What Does It Mean to Get Labeled “Judgmental”? — Thoughts on Honesty, Power, & Having Good Judgment

TRANSCRIPT

What does it mean in conventional society to be judgmental? Well, I would like to share an example, very painful in my life, where I was labeled as judgmental by quite a few people. It went back over 25 years. I was spending quite a bit of time with my grandparents, my mother’s parents, at their home. And what was very painful about this is my grandfather was having an affair openly. It’s actually very disturbing. He was having an affair with one of his former psychotherapy clients. He had been a psychotherapist when I was a child, even before. So he had seduced one of his former psychotherapy clients. He made sculptures of her. He later, when he quit being a therapist, became a sculptor, and he had all these nude sculptures of her all around his property.

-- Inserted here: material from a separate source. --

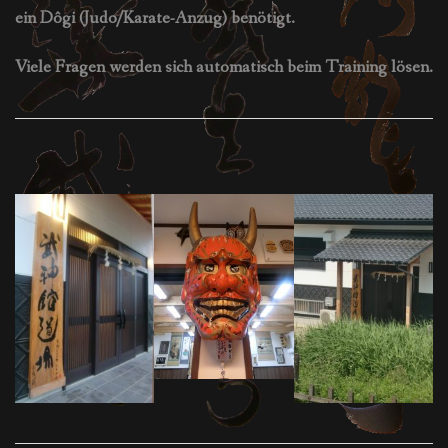
ein Dôgi (Judo/Karate-Anzug) benötigt.
Viele Fragen werden sich automatisch beim Training lösen.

This woman, who I actually knew very well, I knew her from my whole childhood. She would come over to dinner all the time. My grandmother would cook meals for her. My grandmother would often get drunk when she would come over, just so my grandmother could deal with her horrible conflicted feelings about this woman. My grandmother was expected to pretend that she was friends with this woman. This woman would pretend she was friends with my grandmother, even though this woman was, what, 35 years younger than my grandmother? She was younger than most of my grandmother’s children.

And so what happened is I was in a place in my life, on an emotional level, where I was really exploring my own self, my own history, my feelings. I was exploring what it meant to be honest in a family system, in a world where I had never been allowed to be honest. So I started talking about what I observed. I remember bringing it up with one of my grandfather’s friends, a younger woman who he was friends with. I said, “What do you think about this affair that my grandfather is having with this woman who had been his therapy patient?” I said, “I think this is really disturbing and sick. I see how it affects my grandmother. I see how it affects my whole family’s system.” And this woman jumped on me. I remember what she said, and this is why I bring it up. She said, “Daniel, you have no business being so judgmental. You need to take a look at yourself and stop being so judgmental.”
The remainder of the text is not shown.